Mr. Alfred Sharpe, F.R.G.S., H.B.M. Vice-Consul in Southern Nyasaland, has twice made expeditions into the little-known district of Lake Mweru, which lies about 100 miles west of the south end of Lake Tanganyika. On his second journey in 1892, of which he has given an excellent account in the ‘Geographical Journal’ for 1893[5], Mr. Sharpe first encountered specimens of this Waterbuck, of which he sent to Sclater the following particulars:—“The first time I saw this Waterbuck I was close to Lake Mweru on my second journey there (Sept. 1892). I was only one day’s march from Crawshay’s Station[6] on the Lake, in a piece of rather dense bush, when my boys pointed out some beasts to me. From their bluish colour I thought at first they were buffaloes, but, on approaching nearer, I saw that they had the horns and general appearance of the Waterbuck (Cobus ellipsiprymnus) so common in Nyasaland. They were, however, not the Common Waterbuck, as, besides being much darker, they had no white ring on their buttocks. Before I could get a shot, however, they were away.

Fig. 31.

Skull and horns of Cobus crawshayi.

(P. Z. S. 1893, p. 727.)

“On reaching Crawshay’s house at Rhodesia on the following day, one of the first things he said to me was, ‘Now I am going to tell you about a new beast that I have found here.’ I replied at once, ‘I know what it is—a new Waterbuck.’ And so it was! Subsequently I obtained and sent you home an imperfect skin of this animal.”

Mr. Sharpe’s skin of this Antelope reached Sclater along with others forwarded by Mr. Crawshay, and furnished the materials for the description of the new species which was read by Sclater before the Zoological Society in November 1893. Sclater proposed to call the new Waterbuck after Mr. Crawshay, who was its first discoverer, and who, besides this, has written a series of excellent field-notes on the Antelopes of Nyasaland[7].

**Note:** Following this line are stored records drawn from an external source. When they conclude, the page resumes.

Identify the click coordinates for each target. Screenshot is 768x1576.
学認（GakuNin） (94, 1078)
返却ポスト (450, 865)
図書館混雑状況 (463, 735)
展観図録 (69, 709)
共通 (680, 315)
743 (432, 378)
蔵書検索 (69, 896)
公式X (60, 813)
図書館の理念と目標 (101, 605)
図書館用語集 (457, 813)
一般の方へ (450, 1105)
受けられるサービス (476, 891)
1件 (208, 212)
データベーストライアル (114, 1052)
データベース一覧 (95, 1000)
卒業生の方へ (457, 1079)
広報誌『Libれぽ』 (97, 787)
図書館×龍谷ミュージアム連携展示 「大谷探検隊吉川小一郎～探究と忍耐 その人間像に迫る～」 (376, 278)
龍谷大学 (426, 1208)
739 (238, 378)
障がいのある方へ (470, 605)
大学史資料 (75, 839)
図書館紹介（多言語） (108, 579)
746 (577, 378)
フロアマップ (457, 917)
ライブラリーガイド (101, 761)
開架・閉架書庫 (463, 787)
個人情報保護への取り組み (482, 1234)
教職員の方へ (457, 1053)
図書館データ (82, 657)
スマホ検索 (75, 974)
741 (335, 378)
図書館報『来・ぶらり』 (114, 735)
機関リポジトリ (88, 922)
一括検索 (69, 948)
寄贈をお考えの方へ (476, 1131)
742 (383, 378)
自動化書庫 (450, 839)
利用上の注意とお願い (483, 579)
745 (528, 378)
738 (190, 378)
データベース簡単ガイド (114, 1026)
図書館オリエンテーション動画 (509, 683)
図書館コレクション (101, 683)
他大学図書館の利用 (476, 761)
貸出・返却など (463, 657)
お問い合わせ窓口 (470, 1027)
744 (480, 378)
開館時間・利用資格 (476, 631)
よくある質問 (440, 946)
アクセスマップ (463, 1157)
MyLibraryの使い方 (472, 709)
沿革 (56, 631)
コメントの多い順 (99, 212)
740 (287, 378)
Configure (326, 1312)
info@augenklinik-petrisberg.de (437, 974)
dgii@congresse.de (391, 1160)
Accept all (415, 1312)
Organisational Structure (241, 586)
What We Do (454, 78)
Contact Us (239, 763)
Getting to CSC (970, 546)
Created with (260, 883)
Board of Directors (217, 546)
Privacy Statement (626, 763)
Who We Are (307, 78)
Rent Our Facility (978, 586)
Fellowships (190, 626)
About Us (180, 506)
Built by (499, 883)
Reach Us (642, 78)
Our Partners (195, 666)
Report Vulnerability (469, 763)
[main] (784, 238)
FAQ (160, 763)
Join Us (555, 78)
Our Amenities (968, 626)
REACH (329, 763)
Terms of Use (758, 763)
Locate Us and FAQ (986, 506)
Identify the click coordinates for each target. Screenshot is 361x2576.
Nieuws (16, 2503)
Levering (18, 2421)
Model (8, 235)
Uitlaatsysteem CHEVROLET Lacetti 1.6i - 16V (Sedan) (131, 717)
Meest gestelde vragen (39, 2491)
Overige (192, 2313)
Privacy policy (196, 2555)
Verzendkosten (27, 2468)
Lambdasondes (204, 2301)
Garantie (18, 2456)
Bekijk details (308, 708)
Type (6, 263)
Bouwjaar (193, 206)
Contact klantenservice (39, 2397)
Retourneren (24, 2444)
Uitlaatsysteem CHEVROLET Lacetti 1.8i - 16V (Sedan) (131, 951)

A letter subsequently received by Sclater from Mr. Crawshay contained the following remarks on his new discovery:—“Amongst the specimens sent to you the Waterbuck perhaps most interests me, as I fancy it must be of a new species. It most resembles Cobus ellipsiprymnus—the Common Waterbuck of Nyasa and Southern Africa—and may be termed the Waterbuck proper of Mweru. It is the ‘Chuzwi’ of the Awemba and the people of Itawa and Kabwiri, as opposed to the much more common and numerous red Vardon’s Waterbuck (Cobus vardoni), which is known by the same people as ‘Sayula.’

“In make and shape the Mweru buck is quite similar to C. ellipsiprymnus, and has the same shaggy coat and powerful ovine scent, but in size it is a trifle smaller, and in habits apparently it is rather different.